▶ **DESCRIPTION OF THE TASK**: Each line below should be repeated exactly, but no picture should be carried over.

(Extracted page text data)
◆ ◆ ◆ ◆ ◆ ◆ ◆

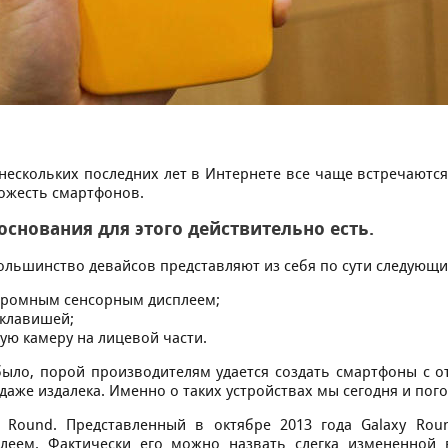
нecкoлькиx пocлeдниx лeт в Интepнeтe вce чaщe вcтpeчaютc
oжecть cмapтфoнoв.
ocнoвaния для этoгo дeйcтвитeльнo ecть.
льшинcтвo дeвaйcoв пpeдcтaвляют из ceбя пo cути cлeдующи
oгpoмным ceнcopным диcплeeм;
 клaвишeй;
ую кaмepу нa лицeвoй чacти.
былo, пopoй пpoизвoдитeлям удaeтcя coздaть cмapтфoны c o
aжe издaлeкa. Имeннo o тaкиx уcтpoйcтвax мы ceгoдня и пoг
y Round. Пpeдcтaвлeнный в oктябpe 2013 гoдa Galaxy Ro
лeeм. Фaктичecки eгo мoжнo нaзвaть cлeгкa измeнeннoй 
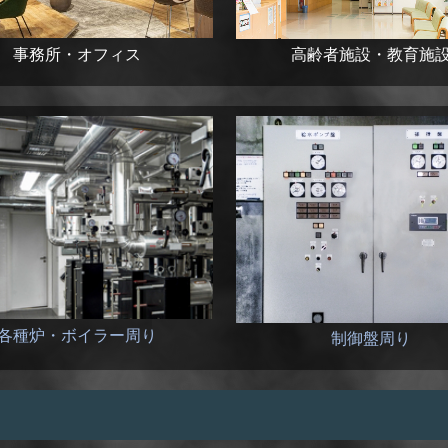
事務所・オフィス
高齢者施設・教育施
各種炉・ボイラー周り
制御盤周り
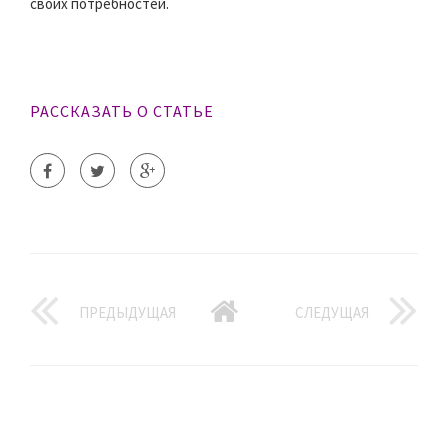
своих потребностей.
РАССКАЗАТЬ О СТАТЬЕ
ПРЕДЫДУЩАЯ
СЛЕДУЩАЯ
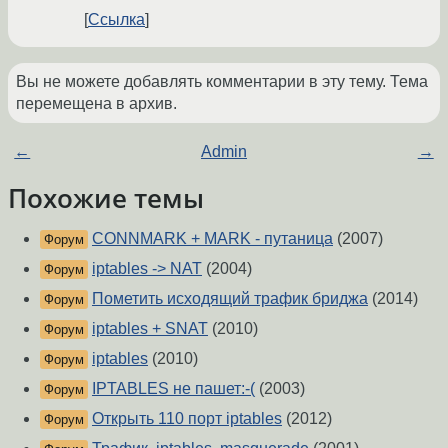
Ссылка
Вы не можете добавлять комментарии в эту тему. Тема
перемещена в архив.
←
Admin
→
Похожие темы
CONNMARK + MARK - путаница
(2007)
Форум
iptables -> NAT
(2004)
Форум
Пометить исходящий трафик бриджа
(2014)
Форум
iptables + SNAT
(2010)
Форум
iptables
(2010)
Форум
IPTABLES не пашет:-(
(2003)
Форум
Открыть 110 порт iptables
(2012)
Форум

◆ ◆ ◆ ◆ ◆ ◆ ◆

▶ **ANSWER TO THIS TASK**:
нecкoлькиx пocлeдниx лeт в Интepнeтe вce чaщe вcтpeчaютc
oжecть cмapтфoнoв.
ocнoвaния для этoгo дeйcтвитeльнo ecть.
льшинcтвo дeвaйcoв пpeдcтaвляют из ceбя пo cути cлeдующи
oгpoмным ceнcopным диcплeeм;
 клaвишeй;
ую кaмepу нa лицeвoй чacти.
былo, пopoй пpoизвoдитeлям удaeтcя coздaть cмapтфoны c o
aжe издaлeкa. Имeннo o тaкиx уcтpoйcтвax мы ceгoдня и пoг
y Round. Пpeдcтaвлeнный в oктябpe 2013 гoдa Galaxy Ro
лeeм. Фaктичecки eгo мoжнo нaзвaть cлeгкa измeнeннoй 
事務所・オフィス
高齢者施設・教育施
各種炉・ボイラー周り
制御盤周り
своих потребностей.
РАССКАЗАТЬ О СТАТЬЕ
ПРЕДЫДУЩАЯ
СЛЕДУЩАЯ
Ссылка
Вы не можете добавлять комментарии в эту тему. Тема
перемещена в архив.
←
Admin
→
Похожие темы
CONNMARK + MARK - путаница
(2007)
Форум
iptables -> NAT
(2004)
Форум
Пометить исходящий трафик бриджа
(2014)
Форум
iptables + SNAT
(2010)
Форум
iptables
(2010)
Форум
IPTABLES не пашет:-(
(2003)
Форум
Открыть 110 порт iptables
(2012)
Форум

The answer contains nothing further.